We are given that $\angle YXH = 26^\circ$. Since $\angle YXH$ is a right angle, this means that $\angle YXH = 90^\circ - \angle HYX$. Plugging in the value we know, we have $26^\circ = 90^\circ - \angle HYX$.
Solving for $\angle HYX$, we have $\angle HYX = 90^\circ - 26^\circ = 64^\circ$.
Now, we know that $\angle HYX$ and $\angle YXE$ are supplementary angles, meaning they add up to $180^\circ$. Therefore, $\angle YXE = 180^\circ - \angle HYX = 180^\circ - 64^\circ = 116^\circ$.

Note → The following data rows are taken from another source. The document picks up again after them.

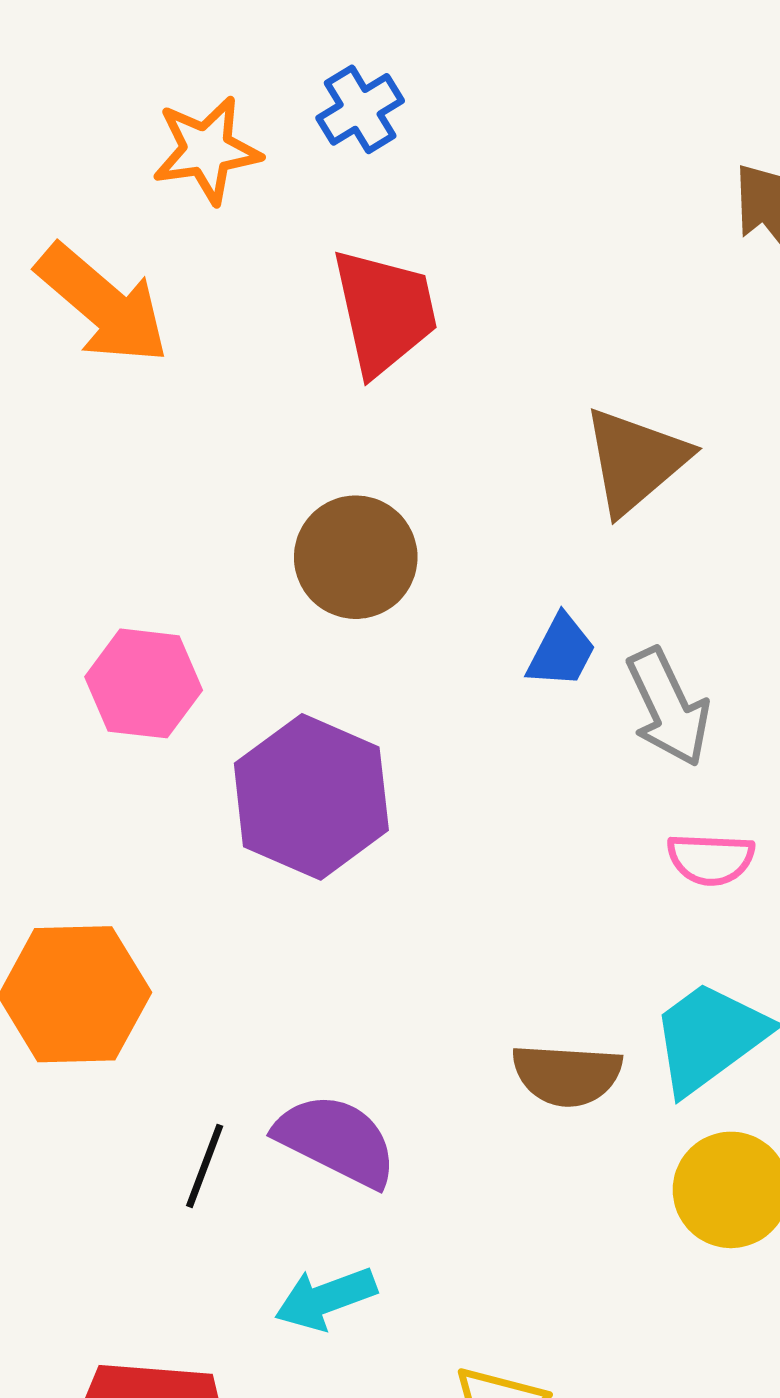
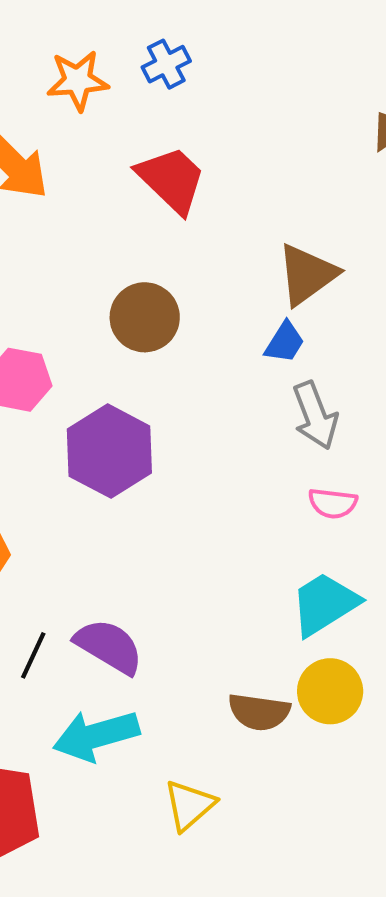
red trapezoid: (385, 312) -> (171, 180), turned -38
blue trapezoid: (561, 651) -> (285, 342), moved
brown semicircle: (567, 1075) -> (259, 712), moved
cyan arrow: (326, 1298) -> (96, 735), size x1.5

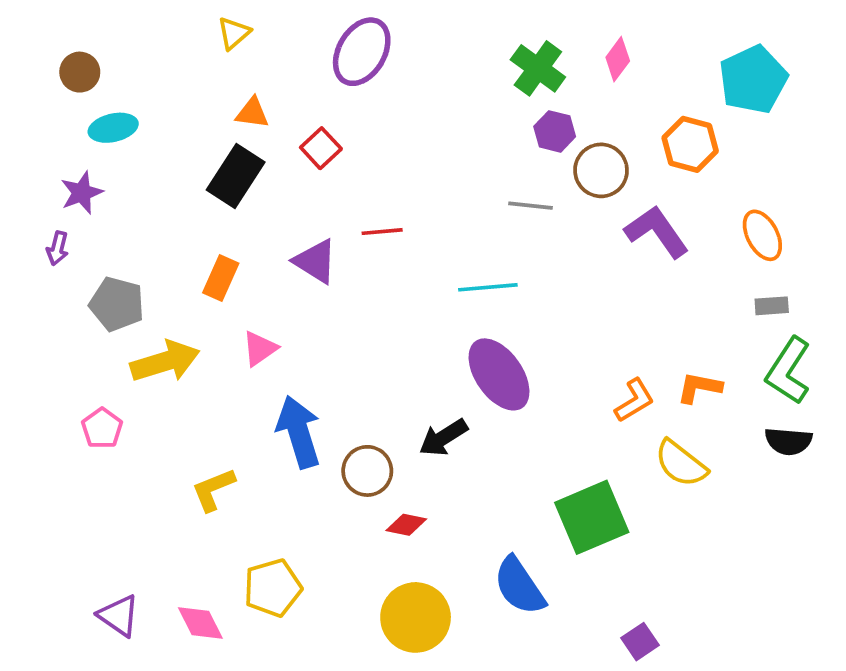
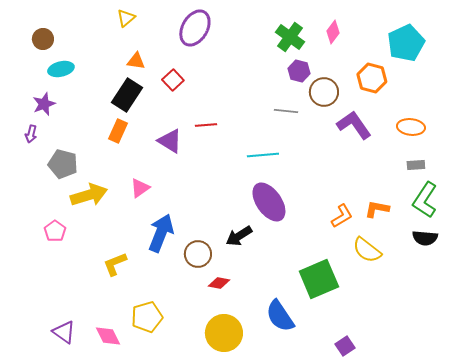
orange ellipse: (762, 235) -> (411, 127), turned -56
orange rectangle: (221, 278) -> (118, 131), moved
blue arrow: (299, 432) -> (161, 233), turned 39

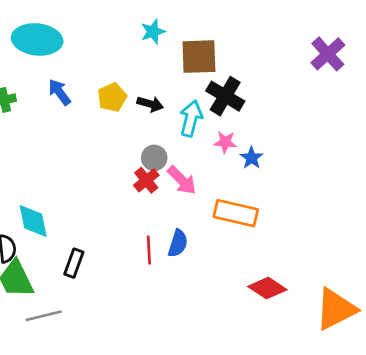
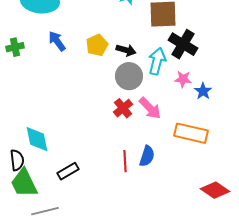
gray circle: (154, 158) -> (129, 76), moved, size x1.4
black rectangle: (74, 263) -> (68, 171), turned 40

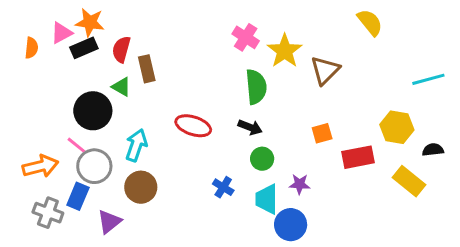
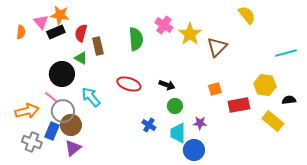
pink triangle: (61, 33) -> (41, 22), turned -42
green semicircle: (256, 87) -> (136, 39), moved
cyan arrow: (136, 145) -> (91, 97), turned -60
brown circle: (141, 187) -> (71, 125), moved

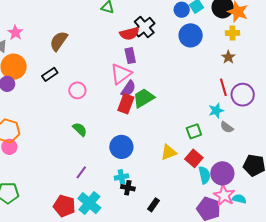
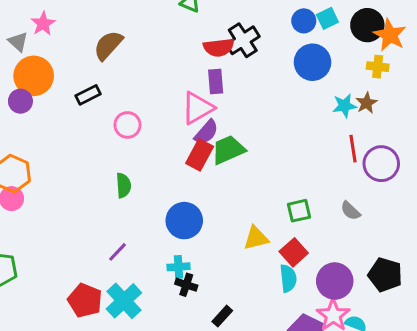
cyan star: (216, 111) -> (344, 106), moved
green semicircle: (80, 129) -> (123, 185), turned 35
cyan semicircle: (204, 175) -> (288, 278), moved

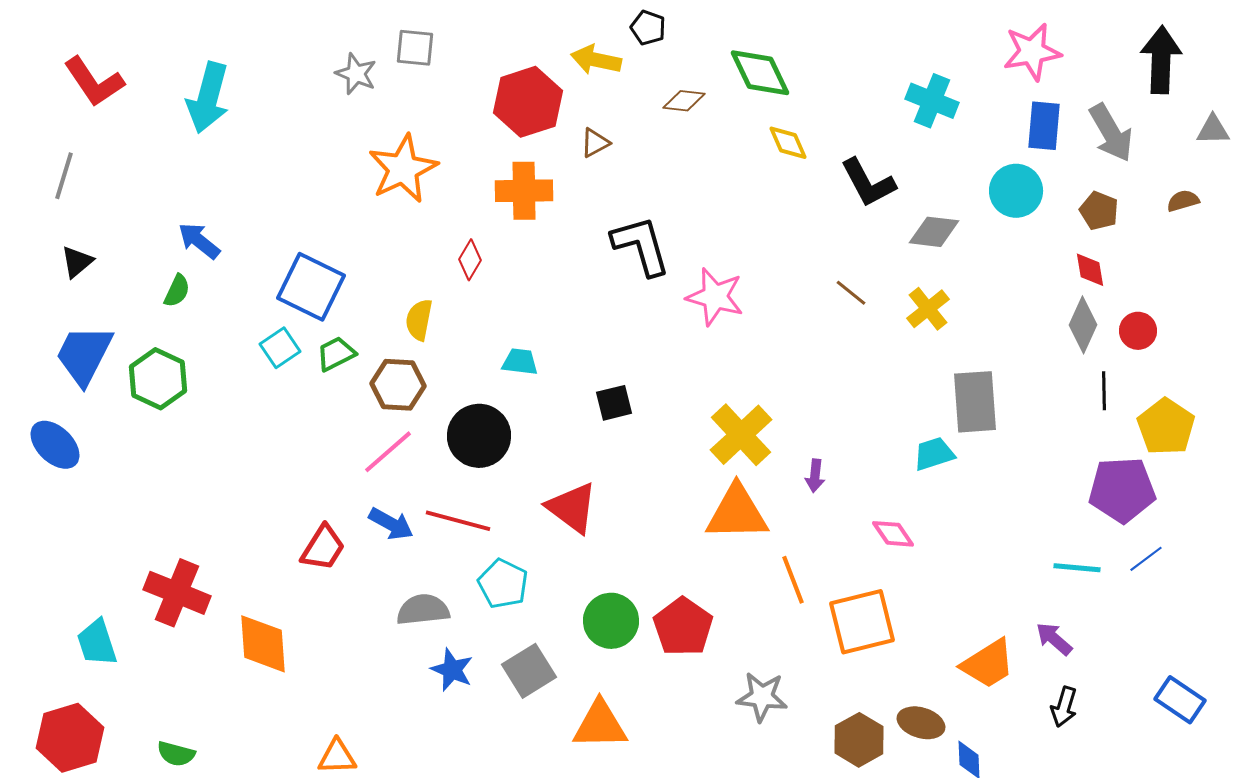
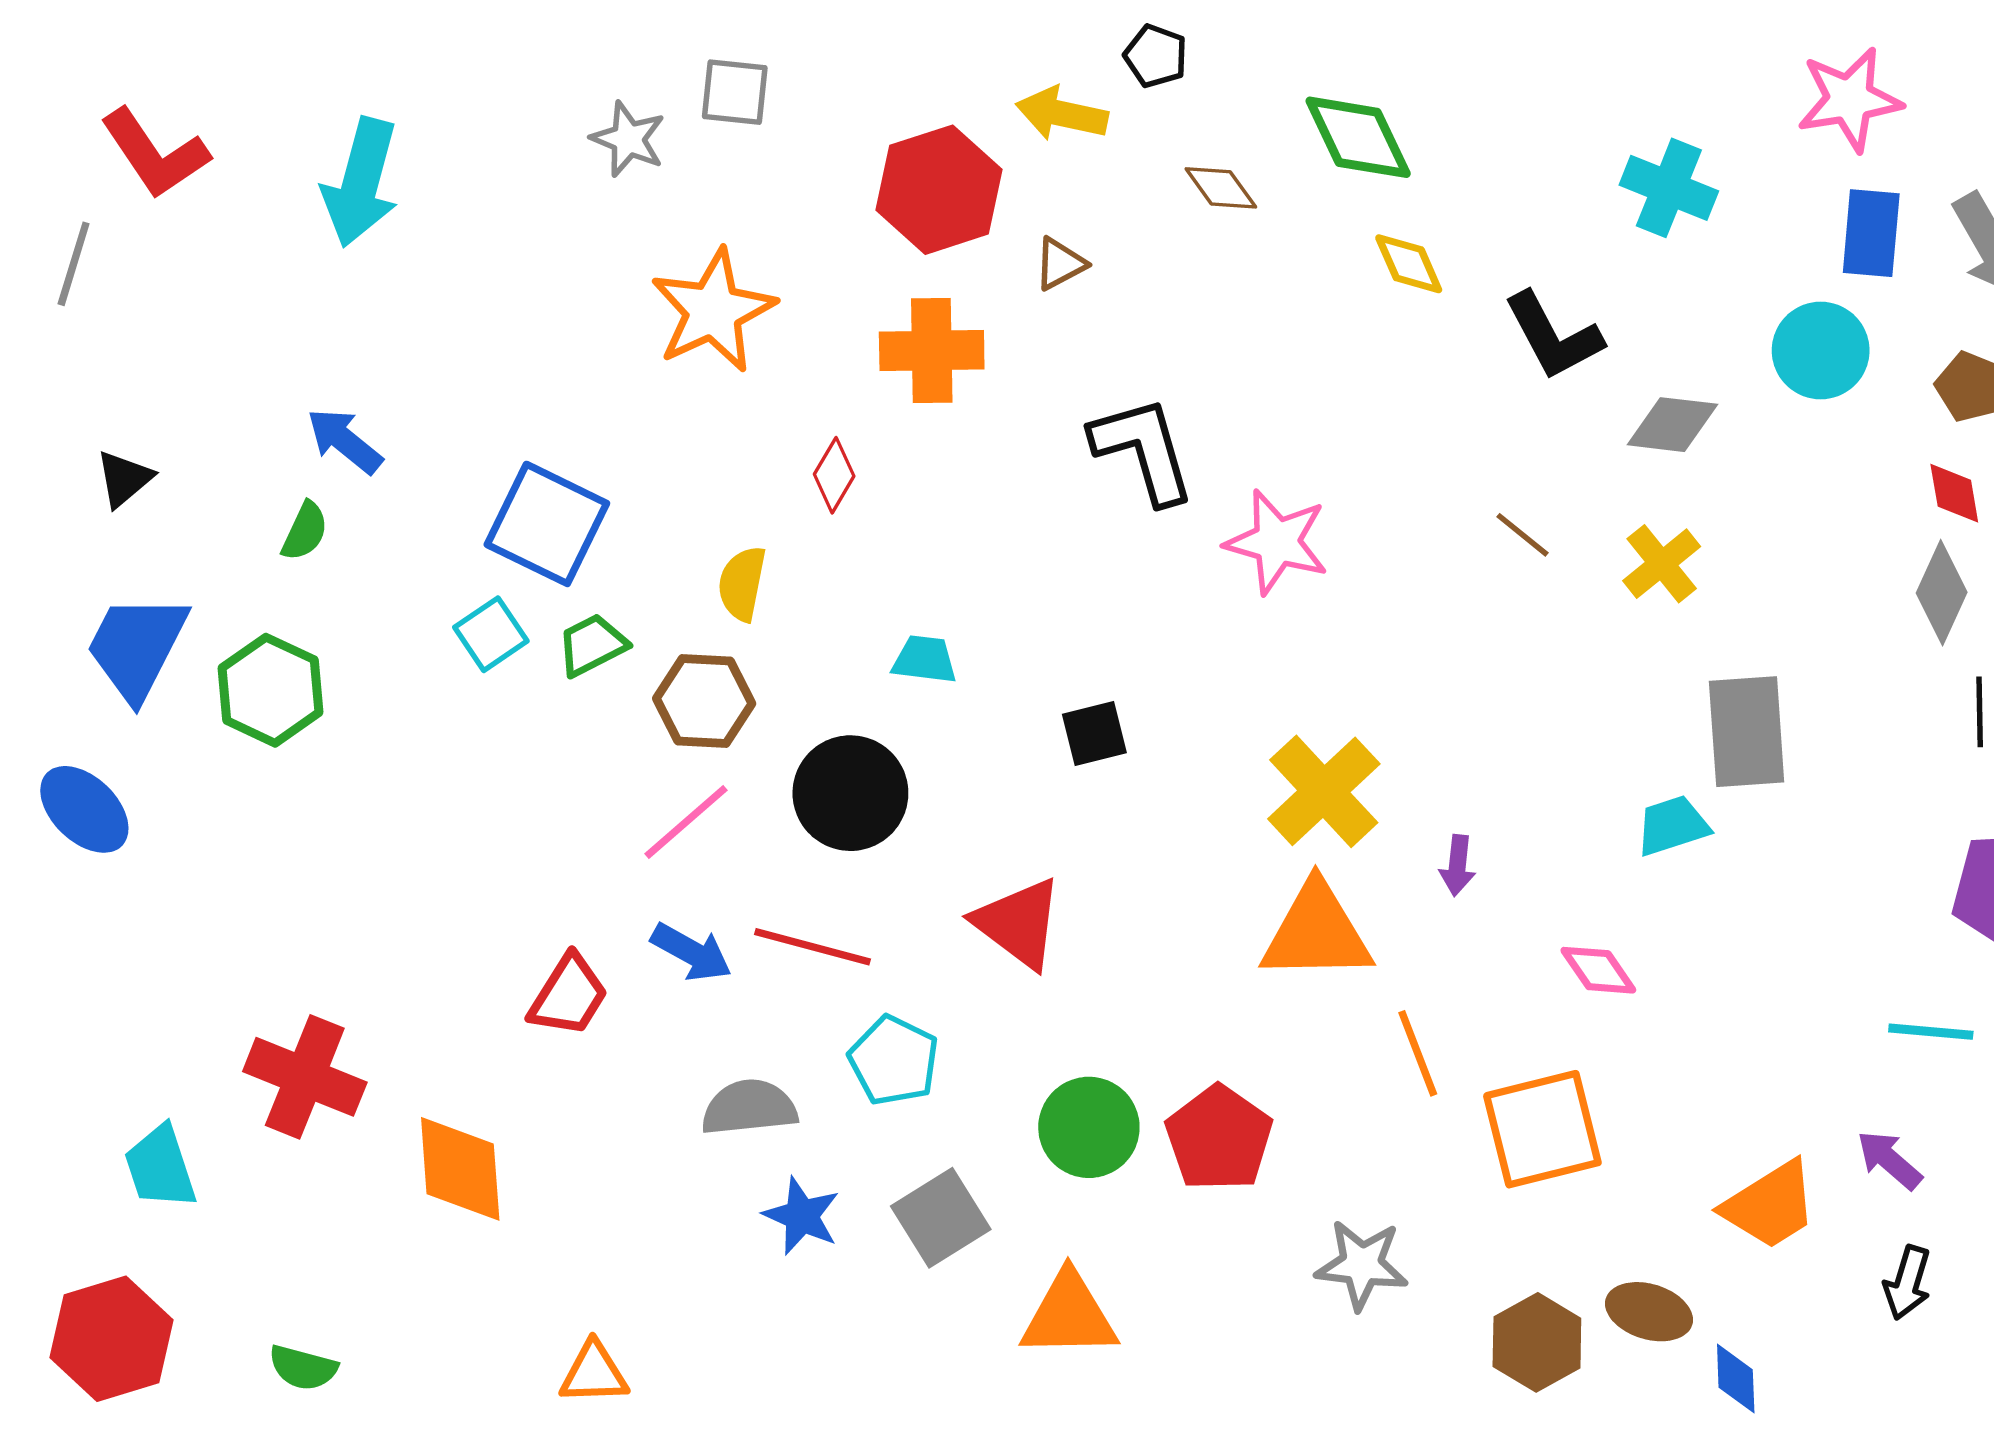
brown diamond: (684, 101) -> (1221, 188), turned 48
gray line: (64, 176) -> (74, 264), moved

Since $\overline{XD}$ and $\overline{YE}$ are altitudes, they intersect at point $H$, forming an angle of $123^\circ$. This means that $\angle YXE + \angle YXH + \angle HXZ = 180^\circ - 123^\circ = 57^\circ$.
We are looking for the measure of $\angle HZX$, which is opposite to $\angle YXE$. Therefore, we have $\angle HZX = 180^\circ - \angle YXE - \angle YXH = 180^\circ - 116^\circ - 26^\circ = 38^\circ$.
Therefore, the measure of $\angle HZX$ is $38^\circ$.